SLAs are tied to business goals so normally DevOps are not responsible to provide them but since SLOs are needed to provide SLAs and SLOs are based on SLIs which falls under Monitoring and Alerting tasks of DevOps, they normally get involved in helping to avoid triggering the consequences of missed SLOs. They can also help to define the SLIs: there obviously needs to be an objective way to measure the SLOs in the agreement, or disagreements will arise.
But what about internal services? DevOps have to make sure they are setting accurate expectations for internal teams regarding services they provide by defining correct SLOs and by helping other service provider teams to do so as well. After all, they considered Monitoring and Alerting experts unless there is some specialist team for Monitoring and Alerting.
There are different resources about how to choose best SLIs for different SLOs, so I will not go through details of setting SLIs for any specific SLO. Just don’t forget to try to define SLO as close as possible to the user’s perspective.
DevOps definition has been changed from the time it was coined a decade ago. It was defined by the famous clash between Dev teams and Ops teams but these days it seems most Ops teams work in harmony with Dev teams thanks to DevOps culture. It seems that the reason behind naming it DevOps is not that common these days.

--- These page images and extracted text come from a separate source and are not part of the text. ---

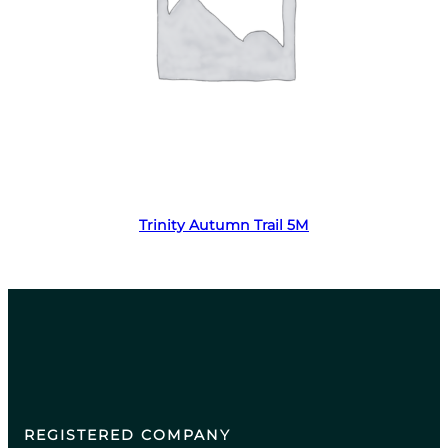
Read more
Trinity Autumn Trail 5M
REGISTERED COMPANY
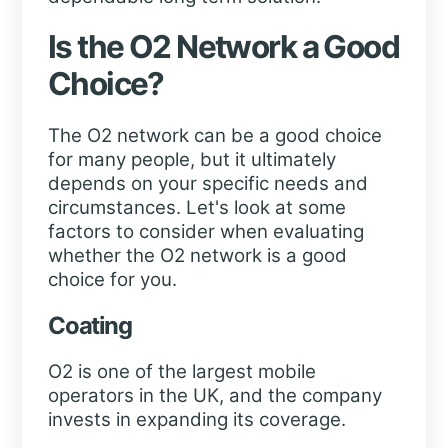
Is the O2 Network a Good
Choice?
The O2 network can be a good choice
for many people, but it ultimately
depends on your specific needs and
circumstances. Let's look at some
factors to consider when evaluating
whether the O2 network is a good
choice for you.
Coating
O2 is one of the largest mobile
operators in the UK, and the company
invests in expanding its coverage.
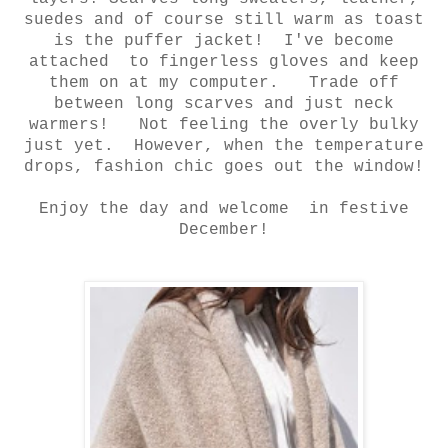
suedes and of course still
warm as toast
is the puffer jacket! I've become
attached to fingerless
gloves and keep
them on at my computer. Trade off
between long
scarves and just neck
warmers! Not feeling the overly bulky
just
yet. However, when the temperature
drops, fashion chic goes out the window!
Enjoy the day and welcome in festive
December!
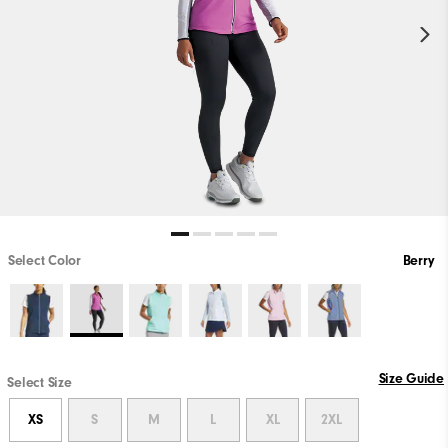
Select Color
Berry
Size Guide
Select Size
XS
S
M
L
XL
2XL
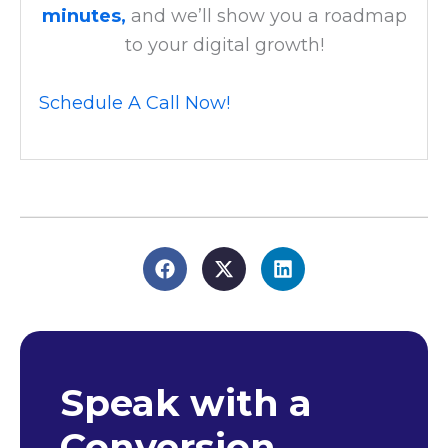
minutes,
and we’ll show you a roadmap
to your digital growth!
Schedule A Call Now!
Speak with a
Conversion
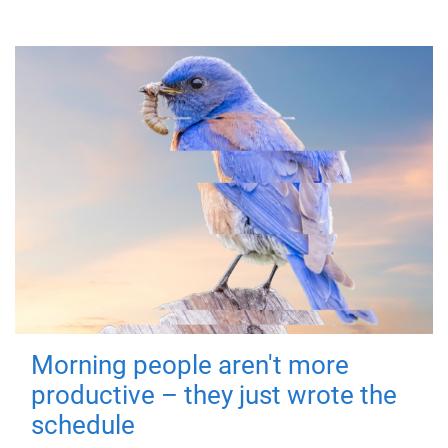
Morning people aren't more
productive – they just wrote the
schedule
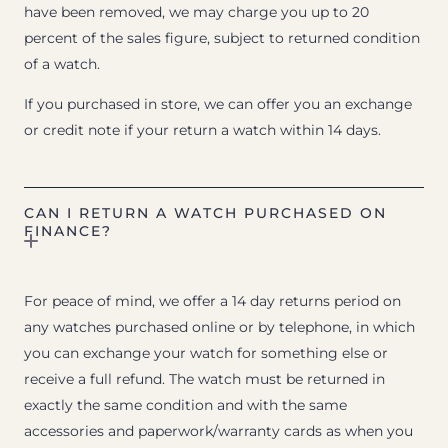
have been removed, we may charge you up to 20
percent of the sales figure, subject to returned condition
of a watch.
If you purchased in store, we can offer you an exchange
or credit note if your return a watch within 14 days.
CAN I RETURN A WATCH PURCHASED ON
FINANCE?
For peace of mind, we offer a 14 day returns period on
any watches purchased online or by telephone, in which
you can exchange your watch for something else or
receive a full refund. The watch must be returned in
exactly the same condition and with the same
accessories and paperwork/warranty cards as when you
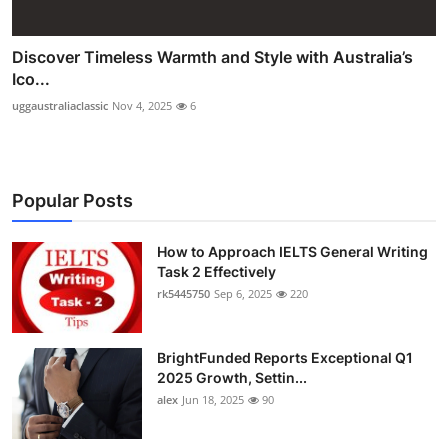
Discover Timeless Warmth and Style with Australia’s
Ico...
uggaustraliaclassic
Nov 4, 2025
6
Popular Posts
How to Approach IELTS General Writing
Task 2 Effectively
rk5445750
Sep 6, 2025
220
BrightFunded Reports Exceptional Q1
2025 Growth, Settin...
alex
Jun 18, 2025
90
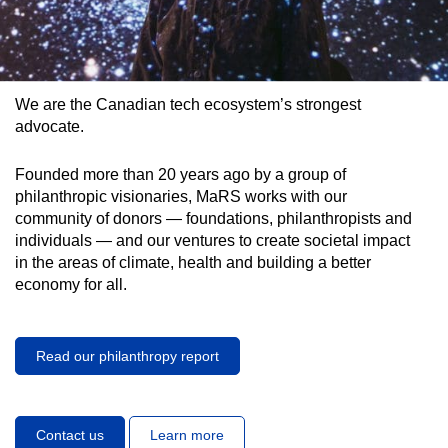
We are the Canadian tech ecosystem’s strongest
advocate.
Founded more than 20 years ago by a group of
philanthropic visionaries, MaRS works with our
community of donors — foundations, philanthropists and
individuals — and our ventures to create societal impact
in the areas of climate, health and building a better
economy for all.
Read our philanthropy report
Contact us
Learn more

DevOps, made DevOps name unfit.
Some suggest a different name like Reliability Engineering to opt-out Dev and Ops clash and replace the cause with new definitions like the “Error Budget”. In Google’s SRE book, error budget is one minus the availability target. A service that’s 99.99% available is 0.01% unavailable. That permitted 0.01% unavailability is the service’s error budget. Error budget can resolve Dev and Ops structural conflict cause they can discuss and reach an agreement about how to spend this budget.

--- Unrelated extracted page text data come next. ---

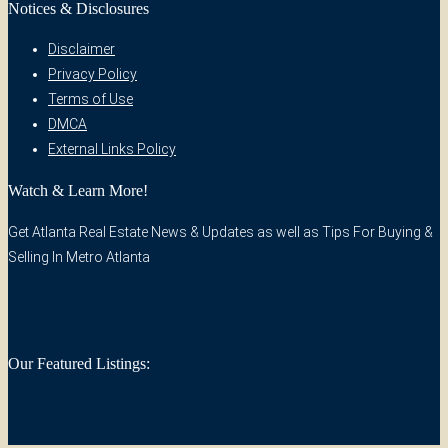
Notices & Disclosures
Disclaimer
Privacy Policy
Terms of Use
DMCA
External Links Policy
Watch & Learn More!
Get Atlanta Real Estate News & Updates as well as Tips For Buying &
Selling In Metro Atlanta
Our Featured Listings:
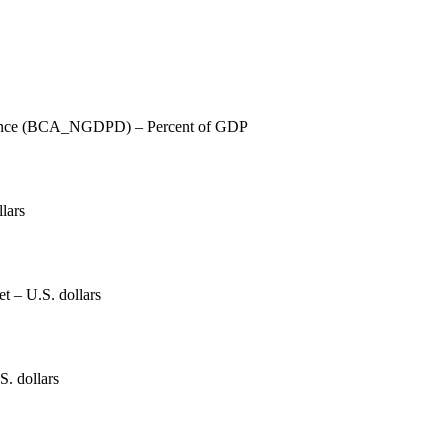
lance (BCA_NGDPD) – Percent of GDP
lars
et – U.S. dollars
S. dollars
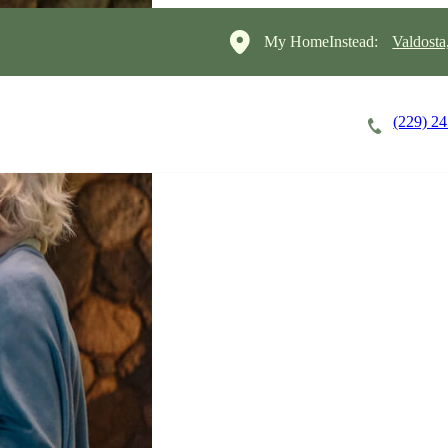
My HomeInstead:
Valdosta
(229) 2
Careers
Cost of Care
About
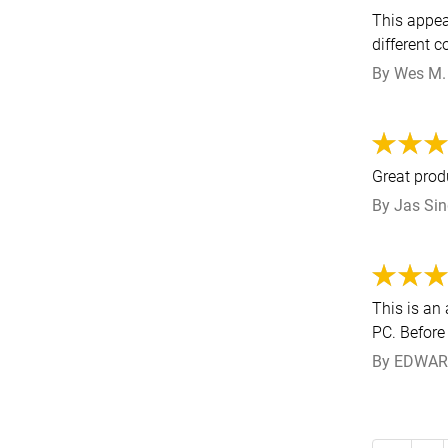
This appea
different 
By
Wes M.
Great prod
By
Jas Si
This is an
PC. Before 
By
EDWAR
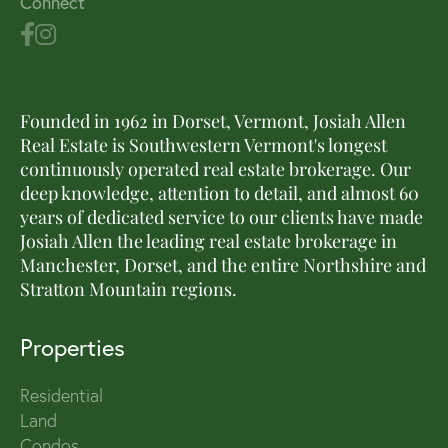
Connect
Founded in 1962 in Dorset, Vermont, Josiah Allen
Real Estate is Southwestern Vermont's longest
continuously operated real estate brokerage. Our
deep knowledge, attention to detail, and almost 60
years of dedicated service to our clients have made
Josiah Allen the leading real estate brokerage in
Manchester, Dorset, and the entire Northshire and
Stratton Mountain regions.
Properties
Residential
Land
Condos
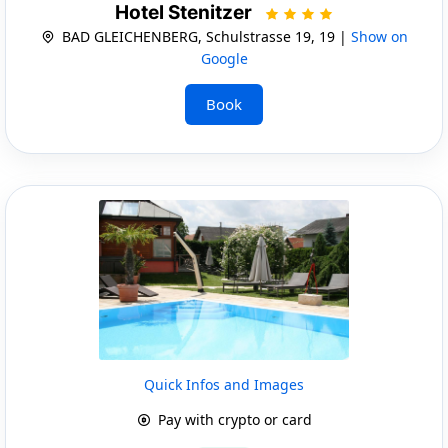
Hotel Stenitzer
BAD GLEICHENBERG, Schulstrasse 19, 19 |
Show on
Google
Book
Quick Infos and Images
Pay with crypto or card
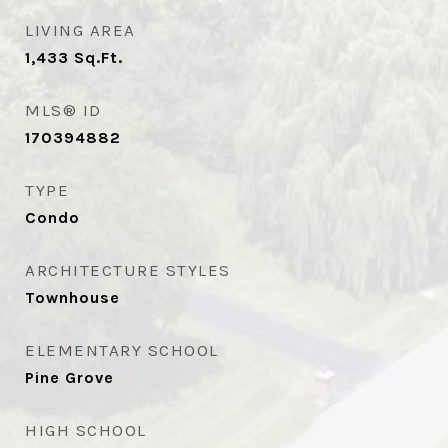
LIVING AREA
1,433
Sq.Ft.
MLS® ID
170394882
TYPE
Condo
ARCHITECTURE STYLES
Townhouse
ELEMENTARY SCHOOL
Pine Grove
HIGH SCHOOL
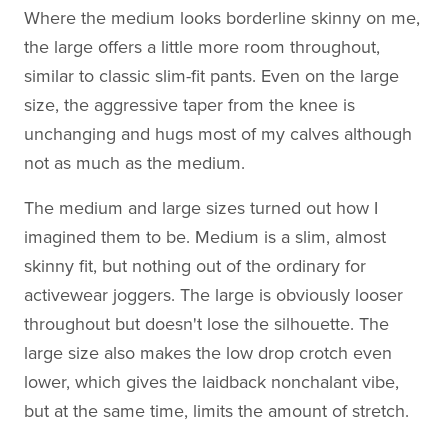
Where the medium looks borderline skinny on me,
the large offers a little more room throughout,
similar to classic slim-fit pants. Even on the large
size, the aggressive taper from the knee is
unchanging and hugs most of my calves although
not as much as the medium.
The medium and large sizes turned out how I
imagined them to be. Medium is a slim, almost
skinny fit, but nothing out of the ordinary for
activewear joggers. The large is obviously looser
throughout but doesn't lose the silhouette. The
large size also makes the low drop crotch even
lower, which gives the laidback nonchalant vibe,
but at the same time, limits the amount of stretch.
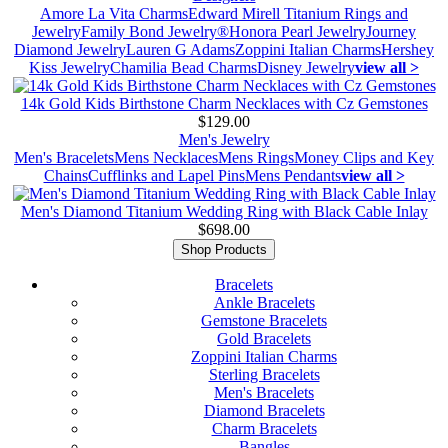
Amore La Vita Charms
Edward Mirell Titanium Rings and
Jewelry
Family Bond Jewelry®
Honora Pearl Jewelry
Journey
Diamond Jewelry
Lauren G Adams
Zoppini Italian Charms
Hershey
Kiss Jewelry
Chamilia Bead Charms
Disney Jewelry
view all >
14k Gold Kids Birthstone Charm Necklaces with Cz Gemstones
$129.00
Men's Jewelry
Men's Bracelets
Mens Necklaces
Mens Rings
Money Clips and Key
Chains
Cufflinks and Lapel Pins
Mens Pendants
view all >
Men's Diamond Titanium Wedding Ring with Black Cable Inlay
$698.00
Shop Products
Bracelets
Ankle Bracelets
Gemstone Bracelets
Gold Bracelets
Zoppini Italian Charms
Sterling Bracelets
Men's Bracelets
Diamond Bracelets
Charm Bracelets
Bangles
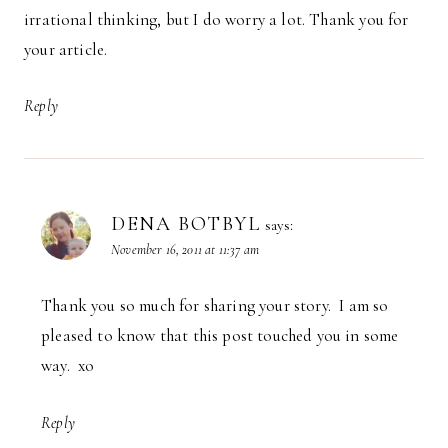
irrational thinking, but I do worry a lot. Thank you for
your article.
Reply
DENA BOTBYL
says:
November 16, 2011 at 11:37 am
Thank you so much for sharing your story. I am so
pleased to know that this post touched you in some
way. xo
Reply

There are other changes too; For many companies, Ops definition has been changed during the last few years. Many operational tasks shifted more toward Cloud infra and as a result, part of Ops team daily work offloaded to Cloud infrastructure and service provides. Practising DevOps methods and Software Reliability Engineering (SRE) principles is becoming the daily job of any Ops team which is moving to cloud. In many cases, team names changed to Infrastructure Team or Cloud Services Team or just simply DevOps Team.
So DevOps Culture and SRE mindset are not just some cool ideas to checkout but real concepts that teams need to work with every single day. But what is DevOps culture? How we define SRE mindset? And what has been changed in DevOps practises in the last few years?
I believe the original ingredients of DevOps didn’t change that much; Culture, Automation, Lean, Measurement and Sharing. While all four other pillars are pretty important, they would be useless without culture.
Culture is common or accepted ideas, customs and social behaviour of a particular society and in this case organisation. It acts like the glue which holds everything together. Without DevOps culture, you might have bits and pieces but there are not going to work together.
So let’s go back to the original question; What is DevOps culture anyway?
I believe the keyword to DevOps culture is collaboration. As soon as different teams in the company and each team member inside a team, start collaborating with others, either for improving automation or lean development or suggesting new measurement methods for monitoring and metrics analysis, or sharing ideas, findings and experiences with others, DevOps culture starts showing its effects. Changing service availability approach from avoiding failures to concepts like “Error Budget” can help companies to accelerate DevOps culture.
Culture is about people and DevOps culture needs people to believe in it to work. From each team member to different levels of organisational management.